Work to complete> Begin with the first line of the material and write out each line exactly, ending with the line that contains "mejor, te envuelve". Pictures are not part of the copy.
==*==
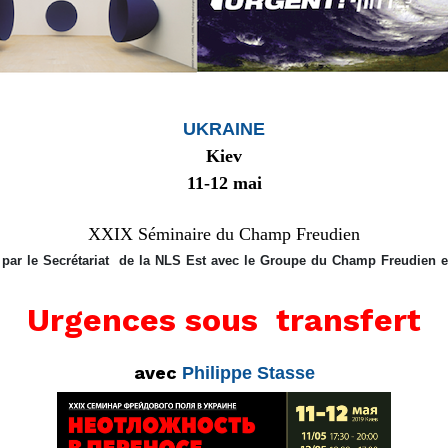
UKRAINE
Kiev
11-12 mai
XXIX Séminaire du Champ Freudien
par le Secrétariat de la NLS Est avec le Groupe du Champ Freudien e
Urgences sous transfert
avec
Philippe Stasse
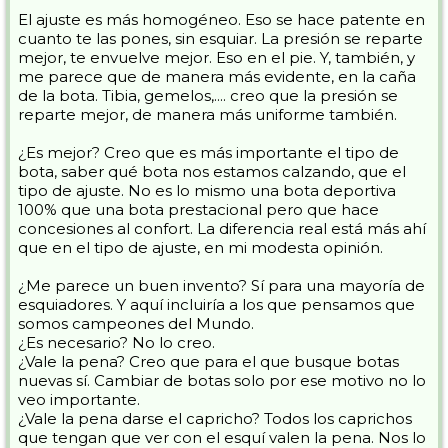
El ajuste es más homogéneo. Eso se hace patente en
cuanto te las pones, sin esquiar. La presión se reparte
mejor, te envuelve mejor. Eso en el pie. Y, también, y
me parece que de manera más evidente, en la caña
de la bota. Tibia, gemelos,.... creo que la presión se
reparte mejor, de manera más uniforme también.
¿Es mejor? Creo que es más importante el tipo de
bota, saber qué bota nos estamos calzando, que el
tipo de ajuste. No es lo mismo una bota deportiva
100% que una bota prestacional pero que hace
concesiones al confort. La diferencia real está más ahí
que en el tipo de ajuste, en mi modesta opinión.
¿Me parece un buen invento? Sí para una mayoría de
esquiadores. Y aquí incluiría a los que pensamos que
somos campeones del Mundo.
¿Es necesario? No lo creo.
¿Vale la pena? Creo que para el que busque botas
nuevas sí. Cambiar de botas solo por ese motivo no lo
veo importante.
¿Vale la pena darse el capricho? Todos los caprichos
que tengan que ver con el esquí valen la pena. Nos lo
==*==
Solution>
UKRAINE
Kiev
11-12 mai
XXIX Séminaire du Champ Freudien
par le Secrétariat de la NLS Est avec le Groupe du Champ Freudien e
Urgences sous transfert
avec
Philippe Stasse
El ajuste es más homogéneo. Eso se hace patente en
cuanto te las pones, sin esquiar. La presión se reparte
mejor, te envuelve mejor. Eso en el pie. Y, también, y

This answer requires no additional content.